■ Goal of the exercise ■
State how many lines in the listing include the word "mettre", and give no other text.

*** Opening Provided information ***

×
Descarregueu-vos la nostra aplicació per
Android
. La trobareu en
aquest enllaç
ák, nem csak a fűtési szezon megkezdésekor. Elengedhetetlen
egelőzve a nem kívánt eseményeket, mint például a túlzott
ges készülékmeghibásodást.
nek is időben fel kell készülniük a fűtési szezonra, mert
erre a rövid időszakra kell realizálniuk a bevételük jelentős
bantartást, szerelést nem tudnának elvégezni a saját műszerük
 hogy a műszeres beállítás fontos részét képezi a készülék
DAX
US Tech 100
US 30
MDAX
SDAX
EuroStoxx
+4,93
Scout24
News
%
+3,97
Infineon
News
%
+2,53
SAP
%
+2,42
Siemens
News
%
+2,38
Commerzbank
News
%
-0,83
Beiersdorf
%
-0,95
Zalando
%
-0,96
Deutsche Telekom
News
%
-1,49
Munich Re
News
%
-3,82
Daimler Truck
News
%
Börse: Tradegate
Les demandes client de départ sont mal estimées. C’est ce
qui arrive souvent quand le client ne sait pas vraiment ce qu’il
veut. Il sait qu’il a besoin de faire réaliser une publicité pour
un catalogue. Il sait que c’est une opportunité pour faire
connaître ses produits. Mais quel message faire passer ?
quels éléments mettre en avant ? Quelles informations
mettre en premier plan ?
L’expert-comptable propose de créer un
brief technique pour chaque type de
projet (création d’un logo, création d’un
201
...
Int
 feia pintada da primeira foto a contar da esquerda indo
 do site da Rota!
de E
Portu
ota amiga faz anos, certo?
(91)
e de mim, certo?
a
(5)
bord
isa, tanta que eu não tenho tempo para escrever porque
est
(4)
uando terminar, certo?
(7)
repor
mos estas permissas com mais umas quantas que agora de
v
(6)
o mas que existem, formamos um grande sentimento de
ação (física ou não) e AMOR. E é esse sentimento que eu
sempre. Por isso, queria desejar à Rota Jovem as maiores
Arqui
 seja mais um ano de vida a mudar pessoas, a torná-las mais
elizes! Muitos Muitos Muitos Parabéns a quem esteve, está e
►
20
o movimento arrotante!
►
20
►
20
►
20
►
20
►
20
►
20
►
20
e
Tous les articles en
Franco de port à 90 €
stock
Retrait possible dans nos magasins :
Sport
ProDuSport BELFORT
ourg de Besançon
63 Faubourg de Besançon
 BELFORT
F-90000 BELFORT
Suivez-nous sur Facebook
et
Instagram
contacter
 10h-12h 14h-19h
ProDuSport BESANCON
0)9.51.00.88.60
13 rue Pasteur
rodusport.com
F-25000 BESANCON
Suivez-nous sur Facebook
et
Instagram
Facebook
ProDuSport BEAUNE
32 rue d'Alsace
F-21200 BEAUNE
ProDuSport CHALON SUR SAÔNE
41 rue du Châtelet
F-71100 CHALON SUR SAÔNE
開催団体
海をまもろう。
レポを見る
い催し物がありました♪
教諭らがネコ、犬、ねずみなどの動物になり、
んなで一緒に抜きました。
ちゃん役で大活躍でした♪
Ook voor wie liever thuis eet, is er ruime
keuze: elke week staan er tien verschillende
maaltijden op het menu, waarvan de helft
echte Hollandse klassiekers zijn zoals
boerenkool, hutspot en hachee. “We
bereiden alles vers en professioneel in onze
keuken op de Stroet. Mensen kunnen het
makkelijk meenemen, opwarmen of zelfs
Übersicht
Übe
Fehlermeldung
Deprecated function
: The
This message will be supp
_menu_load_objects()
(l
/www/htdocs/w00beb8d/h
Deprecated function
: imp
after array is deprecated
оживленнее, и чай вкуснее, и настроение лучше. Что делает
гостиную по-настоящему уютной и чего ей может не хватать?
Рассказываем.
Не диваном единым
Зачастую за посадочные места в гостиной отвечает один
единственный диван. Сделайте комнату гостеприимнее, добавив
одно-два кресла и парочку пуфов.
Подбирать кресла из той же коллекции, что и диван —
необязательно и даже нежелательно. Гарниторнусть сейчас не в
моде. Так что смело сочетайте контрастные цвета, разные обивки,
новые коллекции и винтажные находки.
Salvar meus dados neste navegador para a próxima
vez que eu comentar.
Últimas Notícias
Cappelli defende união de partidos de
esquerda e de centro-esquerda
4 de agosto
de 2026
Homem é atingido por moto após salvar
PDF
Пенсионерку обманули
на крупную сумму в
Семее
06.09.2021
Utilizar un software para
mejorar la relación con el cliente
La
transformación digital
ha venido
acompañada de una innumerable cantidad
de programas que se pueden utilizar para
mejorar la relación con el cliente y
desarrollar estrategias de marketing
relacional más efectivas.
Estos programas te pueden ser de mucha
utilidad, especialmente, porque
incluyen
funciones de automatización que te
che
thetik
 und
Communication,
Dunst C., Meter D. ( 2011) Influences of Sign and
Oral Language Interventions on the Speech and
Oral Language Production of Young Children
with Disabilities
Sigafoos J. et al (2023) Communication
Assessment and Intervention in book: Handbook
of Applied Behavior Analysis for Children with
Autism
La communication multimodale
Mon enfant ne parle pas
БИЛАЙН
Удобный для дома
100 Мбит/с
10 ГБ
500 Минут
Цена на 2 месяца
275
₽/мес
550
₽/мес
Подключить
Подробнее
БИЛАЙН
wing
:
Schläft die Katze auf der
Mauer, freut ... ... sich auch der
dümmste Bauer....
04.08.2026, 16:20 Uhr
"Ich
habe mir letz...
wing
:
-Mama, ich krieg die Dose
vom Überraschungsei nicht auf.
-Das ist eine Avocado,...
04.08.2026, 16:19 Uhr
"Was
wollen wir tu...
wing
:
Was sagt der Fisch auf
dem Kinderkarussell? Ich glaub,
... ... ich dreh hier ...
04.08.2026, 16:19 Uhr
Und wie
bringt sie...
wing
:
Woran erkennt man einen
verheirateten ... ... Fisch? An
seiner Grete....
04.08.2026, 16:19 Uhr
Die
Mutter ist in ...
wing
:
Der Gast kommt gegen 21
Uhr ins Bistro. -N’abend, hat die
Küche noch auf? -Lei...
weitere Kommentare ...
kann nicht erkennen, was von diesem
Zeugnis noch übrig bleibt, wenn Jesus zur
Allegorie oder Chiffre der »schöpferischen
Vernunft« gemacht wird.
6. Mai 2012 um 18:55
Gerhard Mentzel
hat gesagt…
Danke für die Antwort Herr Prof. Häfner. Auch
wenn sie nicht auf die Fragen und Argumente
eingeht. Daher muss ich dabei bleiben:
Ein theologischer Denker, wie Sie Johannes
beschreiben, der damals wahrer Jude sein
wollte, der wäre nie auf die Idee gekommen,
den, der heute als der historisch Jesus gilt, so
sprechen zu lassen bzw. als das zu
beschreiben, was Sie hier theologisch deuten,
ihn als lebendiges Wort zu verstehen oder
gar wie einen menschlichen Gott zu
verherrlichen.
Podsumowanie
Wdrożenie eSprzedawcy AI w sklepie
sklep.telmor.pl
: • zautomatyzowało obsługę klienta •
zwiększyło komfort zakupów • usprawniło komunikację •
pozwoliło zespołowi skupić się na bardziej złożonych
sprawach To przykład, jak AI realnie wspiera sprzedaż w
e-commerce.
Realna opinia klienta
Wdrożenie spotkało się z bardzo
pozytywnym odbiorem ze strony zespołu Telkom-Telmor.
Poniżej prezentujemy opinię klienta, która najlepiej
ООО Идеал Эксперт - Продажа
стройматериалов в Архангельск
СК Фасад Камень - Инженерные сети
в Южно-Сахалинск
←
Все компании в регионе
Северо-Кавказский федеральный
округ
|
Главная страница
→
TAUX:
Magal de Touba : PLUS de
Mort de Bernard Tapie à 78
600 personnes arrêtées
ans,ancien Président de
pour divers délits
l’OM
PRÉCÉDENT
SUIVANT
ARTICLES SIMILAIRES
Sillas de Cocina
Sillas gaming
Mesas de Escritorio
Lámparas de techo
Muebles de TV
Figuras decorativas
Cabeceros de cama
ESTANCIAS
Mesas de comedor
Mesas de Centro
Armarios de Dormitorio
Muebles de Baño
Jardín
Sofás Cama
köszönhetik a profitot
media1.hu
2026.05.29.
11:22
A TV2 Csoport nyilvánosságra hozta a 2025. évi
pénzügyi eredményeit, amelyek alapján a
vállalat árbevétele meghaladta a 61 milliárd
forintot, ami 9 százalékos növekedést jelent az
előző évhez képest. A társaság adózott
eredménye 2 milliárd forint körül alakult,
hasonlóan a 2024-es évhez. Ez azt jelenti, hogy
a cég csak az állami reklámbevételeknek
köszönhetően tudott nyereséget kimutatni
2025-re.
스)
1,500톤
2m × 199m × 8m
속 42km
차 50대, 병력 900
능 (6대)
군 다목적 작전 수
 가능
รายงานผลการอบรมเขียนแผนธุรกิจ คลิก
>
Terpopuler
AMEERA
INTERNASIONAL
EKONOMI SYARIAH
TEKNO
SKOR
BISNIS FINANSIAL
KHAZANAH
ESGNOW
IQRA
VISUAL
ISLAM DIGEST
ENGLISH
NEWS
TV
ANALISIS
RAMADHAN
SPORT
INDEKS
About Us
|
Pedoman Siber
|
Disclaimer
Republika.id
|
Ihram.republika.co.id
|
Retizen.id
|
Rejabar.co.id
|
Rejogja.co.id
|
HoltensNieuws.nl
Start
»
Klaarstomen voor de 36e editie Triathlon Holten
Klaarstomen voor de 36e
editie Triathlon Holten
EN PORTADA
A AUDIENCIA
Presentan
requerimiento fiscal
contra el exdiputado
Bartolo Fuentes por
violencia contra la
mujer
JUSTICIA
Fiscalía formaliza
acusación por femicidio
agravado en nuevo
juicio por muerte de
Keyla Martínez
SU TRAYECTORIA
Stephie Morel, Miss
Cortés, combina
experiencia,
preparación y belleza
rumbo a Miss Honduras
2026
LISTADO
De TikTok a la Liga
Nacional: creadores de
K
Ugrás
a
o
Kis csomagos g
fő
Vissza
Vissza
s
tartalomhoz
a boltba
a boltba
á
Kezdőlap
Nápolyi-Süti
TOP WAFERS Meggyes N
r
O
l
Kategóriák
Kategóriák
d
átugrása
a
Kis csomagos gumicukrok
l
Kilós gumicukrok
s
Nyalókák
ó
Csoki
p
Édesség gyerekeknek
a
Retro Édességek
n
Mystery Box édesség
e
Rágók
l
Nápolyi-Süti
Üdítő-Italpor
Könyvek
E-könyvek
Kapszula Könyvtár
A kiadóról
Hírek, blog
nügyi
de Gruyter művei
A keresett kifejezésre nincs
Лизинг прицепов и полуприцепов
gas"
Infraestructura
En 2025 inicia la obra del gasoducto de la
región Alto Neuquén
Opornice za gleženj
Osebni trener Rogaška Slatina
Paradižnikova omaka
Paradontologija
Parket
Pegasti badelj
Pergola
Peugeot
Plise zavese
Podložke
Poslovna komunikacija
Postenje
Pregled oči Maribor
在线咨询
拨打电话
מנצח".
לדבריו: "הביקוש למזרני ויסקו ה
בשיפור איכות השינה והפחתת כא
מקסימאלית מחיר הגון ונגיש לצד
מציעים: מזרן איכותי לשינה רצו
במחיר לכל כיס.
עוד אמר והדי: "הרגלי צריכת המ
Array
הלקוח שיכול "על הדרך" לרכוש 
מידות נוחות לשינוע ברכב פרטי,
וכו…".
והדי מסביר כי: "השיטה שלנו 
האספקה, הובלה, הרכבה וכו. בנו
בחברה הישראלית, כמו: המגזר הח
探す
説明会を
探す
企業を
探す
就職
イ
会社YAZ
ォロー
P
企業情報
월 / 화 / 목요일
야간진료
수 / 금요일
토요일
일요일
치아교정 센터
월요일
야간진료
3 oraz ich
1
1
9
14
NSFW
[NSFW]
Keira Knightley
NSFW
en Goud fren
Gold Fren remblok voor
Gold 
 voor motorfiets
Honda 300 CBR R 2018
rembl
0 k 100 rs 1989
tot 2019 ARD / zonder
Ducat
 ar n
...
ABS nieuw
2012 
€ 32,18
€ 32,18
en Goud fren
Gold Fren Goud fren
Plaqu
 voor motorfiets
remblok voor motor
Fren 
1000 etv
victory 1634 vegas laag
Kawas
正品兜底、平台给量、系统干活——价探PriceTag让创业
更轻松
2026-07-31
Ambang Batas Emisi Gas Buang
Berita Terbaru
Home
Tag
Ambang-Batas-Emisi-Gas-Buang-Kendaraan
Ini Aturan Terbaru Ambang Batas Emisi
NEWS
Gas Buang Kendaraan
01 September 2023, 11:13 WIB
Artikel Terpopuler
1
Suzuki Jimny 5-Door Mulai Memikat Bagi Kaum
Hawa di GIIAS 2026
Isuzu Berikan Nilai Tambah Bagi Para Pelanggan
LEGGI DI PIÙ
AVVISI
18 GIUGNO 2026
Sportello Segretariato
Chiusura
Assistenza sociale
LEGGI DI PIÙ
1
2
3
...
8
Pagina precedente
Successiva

*** Closing Provided information ***

■ Finished task ■
2